The British Are Coming!: The Beat Generation’s Influence on The British Invasion

11 Nov

In her fascinating article “Won over by the West: The irresistible allure of Americana for post-war Britons” for the November 2013 issue of British GQ, Olivia Cole posits that imported media of post-World War II America attracted the British to the United States—and specifically points to influence of the Beat Generation.

This week I’ll be talking about Cole’s thesis in greater depth, but I think it’s important to kick this off with the relevant background information. My reasoning for this isn’t just that a lot of people may not be familiar with pop culture history but rather that by stressing the history we may actually come to a stronger argument in support of her thesis.

First things first, a mini timeline:

  • 1922: Jack Kerouac was born
  • 1939-1945: World War II
  • 1947-1991: The Cold War
  • 1955: Allen Ginsberg’s Howl published
  • 1957: Jack Kerouac’s On the Road published
  • 1964: The British Invasion

World War II and the Beat Generation

Born in 1922, Jack Kerouac was college-aged during World War II. As Paul Maher Jr., my coauthor for the book Burning Furiously Beautiful, writes:

Jack Kerouac set sail for Greenland on July 18, 1942 aboard the S. S. Dorchester. He had enlisted in the Merchant Marines and, if we take the romantic view of things,  was looking for intense experiences that could possibly stimulate him as an emerging writer.
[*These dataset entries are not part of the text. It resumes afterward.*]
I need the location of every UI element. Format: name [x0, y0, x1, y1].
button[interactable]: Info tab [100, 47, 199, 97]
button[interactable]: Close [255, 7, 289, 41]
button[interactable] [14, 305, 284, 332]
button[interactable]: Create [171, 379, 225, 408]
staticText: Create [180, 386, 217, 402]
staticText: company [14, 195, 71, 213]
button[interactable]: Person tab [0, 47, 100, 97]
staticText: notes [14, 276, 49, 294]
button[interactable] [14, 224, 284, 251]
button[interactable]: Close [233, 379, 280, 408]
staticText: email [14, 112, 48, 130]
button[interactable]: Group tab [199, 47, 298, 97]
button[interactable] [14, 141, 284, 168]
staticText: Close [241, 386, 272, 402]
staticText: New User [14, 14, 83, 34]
Kerouac served in the Merchant Marines and in the United States Navy and was honorably discharged. England and the US were allies. I specifically wanted to reference Greenland, though, because it reminds me of the famous Beatles quip when a reporter asked the Beatles how they’re enjoying their 1964 tour of the United States:

Reporter: How do you find America?

Ringo Starr: Turn left at Greenland.

I’m getting ahead of myself.

Kerouac’s novel was indeed an overnight success and influenced the culture of the time period. However, many derided the Beat Generation as tearing at American values. In 1958, the derogatory term “beatnik” was coined by journalist Herb Caen. It was an amalgamation of the word “beat” and “Sputnik.” Sputnik was a Russian satellite. Remember: this was during the Cold War, and Russia was not our ally. I’m belaboring this point for a reason:

The United States was invaded—culturally—by its ally. We had a British Invasion—on our music.  We did not experience a feared political Russian invasion.

While Beatles record burnings would occur in the years to come, the Beatles—the forerunners of the British Invasion—arrived in the United States, wearing dapper suits and singing about wanting to hold hands. Our allied invaders appeared (though anyone who actually knows their Liverpool and Hamburg start will laugh at this) much more squeaky clean than our own author, Jack Kerouac, who was writing about drugs and s-e-x.
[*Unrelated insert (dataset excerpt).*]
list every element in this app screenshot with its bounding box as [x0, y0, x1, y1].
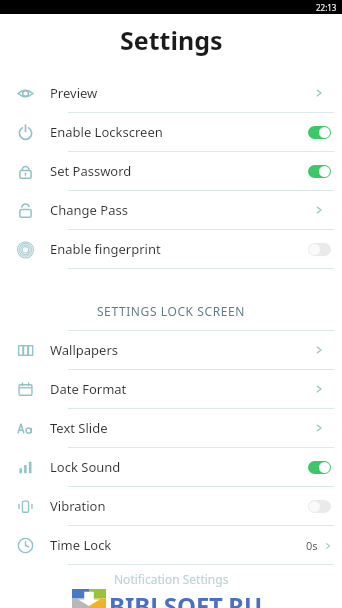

After all the patriotism surrounding World War II and the “beatnik” fad had played out by the sixties, America was primed to look elsewhere—as long as elsewhere was still “safe.”

The British Invasion

The British Invasion occurred less than a decade after Kerouac’s groundbreaking novel On the Road was published, but it was not an immediate reaction to the Beat Generation.

The year 1964 is the year The Beatles landed in America. This set off the British Invasion. The British Invasion refers to British bands such as The Beatles and The Kinks (who were formed in 1964) but also The Rolling Stones (who were formed in 1962) and The Who (who were formed in 1964), not to mention bands who may be less familiar today but still influential such as The Animals, Peter and Gordan, and Herman’s Hermits, who dominated the music scene and wildly impacted the culture of the United States in the mid-60s.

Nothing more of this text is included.